── Source material

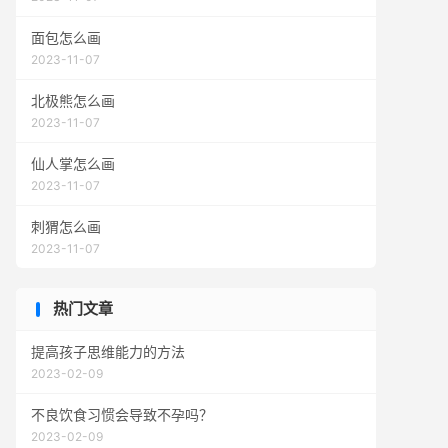
面包怎么画
2023-11-07
北极熊怎么画
2023-11-07
仙人掌怎么画
2023-11-07
刺猬怎么画
2023-11-07
热门文章
提高孩子思维能力的方法
2023-02-09
不良饮食习惯会导致不孕吗？
2023-02-09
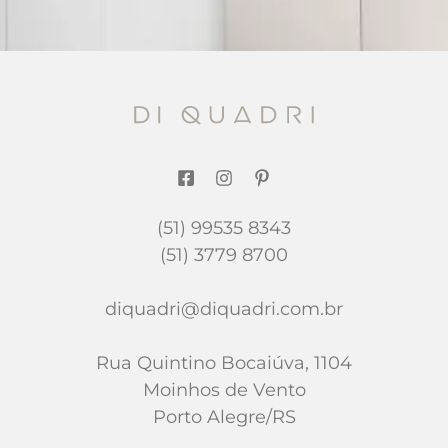
(51) 99535 8343
(51) 3779 8700
diquadri@diquadri.com.br
Rua Quintino Bocaiúva, 1104
Moinhos de Vento
Porto Alegre/RS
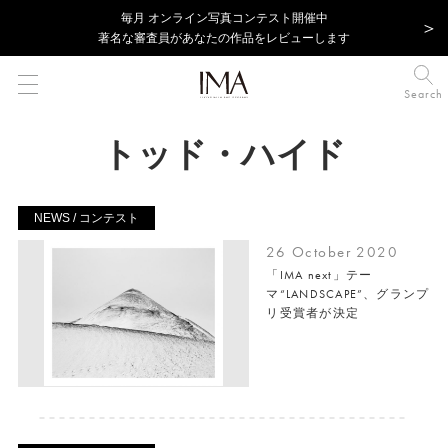
毎⽉ オンライン写真コンテスト開催中
著名な審査員があなたの作品をレビューします
Search
トッド・ハイド
NEWS / コンテスト
26 October 2020
「IMA next」テー
マ“LANDSCAPE”、グランプ
リ受賞者が決定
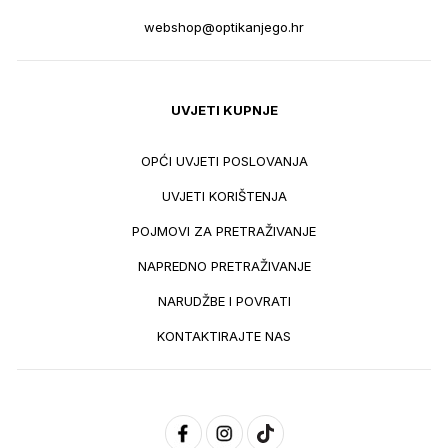
webshop@optikanjego.hr
UVJETI KUPNJE
OPĆI UVJETI POSLOVANJA
UVJETI KORIŠTENJA
POJMOVI ZA PRETRAŽIVANJE
NAPREDNO PRETRAŽIVANJE
NARUDŽBE I POVRATI
KONTAKTIRAJTE NAS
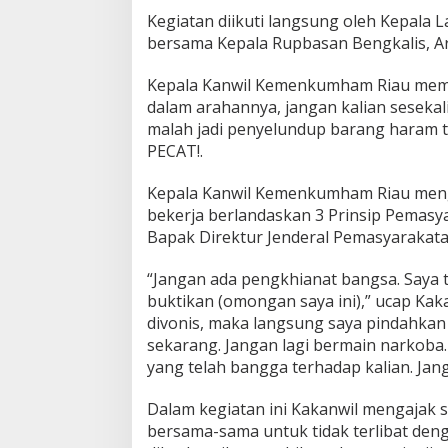
a
Kegiatan diikuti langsung oleh Kepala
n
bersama Kepala Rupbasan Bengkalis, A
T
u
Kepala Kanwil Kemenkumham Riau memb
p
dalam arahannya, jangan kalian sesekal
o
k
malah jadi penyelundup barang haram t
s
PECAT!.
i
,
Kepala Kanwil Kemenkumham Riau meng
J
bekerja berlandaskan 3 Prinsip Pemasy
a
h
Bapak Direktur Jenderal Pemasyarakatan
a
r
“Jangan ada pengkhianat bangsa. Saya ti
i
buktikan (omongan saya ini),” ucap Kak
S
divonis, maka langsung saya pindahkan 
i
t
sekarang. Jangan lagi bermain narkoba. 
e
yang telah bangga terhadap kalian. Jang
p
u
Dalam kegiatan ini Kakanwil mengajak se
:
bersama-sama untuk tidak terlibat den
J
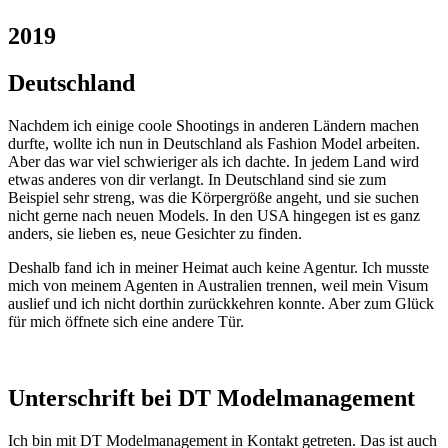
2019
Deutschland
Nachdem ich einige coole Shootings in anderen Ländern machen
durfte, wollte ich nun in Deutschland als Fashion Model arbeiten.
Aber das war viel schwieriger als ich dachte. In jedem Land wird
etwas anderes von dir verlangt. In Deutschland sind sie zum
Beispiel sehr streng, was die Körpergröße angeht, und sie suchen
nicht gerne nach neuen Models. In den USA hingegen ist es ganz
anders, sie lieben es, neue Gesichter zu finden.
Deshalb fand ich in meiner Heimat auch keine Agentur. Ich musste
mich von meinem Agenten in Australien trennen, weil mein Visum
auslief und ich nicht dorthin zurückkehren konnte. Aber zum Glück
für mich öffnete sich eine andere Tür.
Unterschrift bei DT Modelmanagement
Ich bin mit DT Modelmanagement in Kontakt getreten. Das ist auch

────

Task ▸ Starting at the top of the listing above, please restate word for word each line up to and including the one that holds "NAPREDNO PRETRAŽIVANJE", omitting every image.

Task solution ▸
面包怎么画
2023-11-07
北极熊怎么画
2023-11-07
仙人掌怎么画
2023-11-07
刺猬怎么画
2023-11-07
热门文章
提高孩子思维能力的方法
2023-02-09
不良饮食习惯会导致不孕吗？
2023-02-09
(51) 99535 8343
(51) 3779 8700
diquadri@diquadri.com.br
Rua Quintino Bocaiúva, 1104
Moinhos de Vento
Porto Alegre/RS
毎⽉ オンライン写真コンテスト開催中
著名な審査員があなたの作品をレビューします
Search
トッド・ハイド
NEWS / コンテスト
26 October 2020
「IMA next」テー
マ“LANDSCAPE”、グランプ
リ受賞者が決定
webshop@optikanjego.hr
UVJETI KUPNJE
OPĆI UVJETI POSLOVANJA
UVJETI KORIŠTENJA
POJMOVI ZA PRETRAŽIVANJE
NAPREDNO PRETRAŽIVANJE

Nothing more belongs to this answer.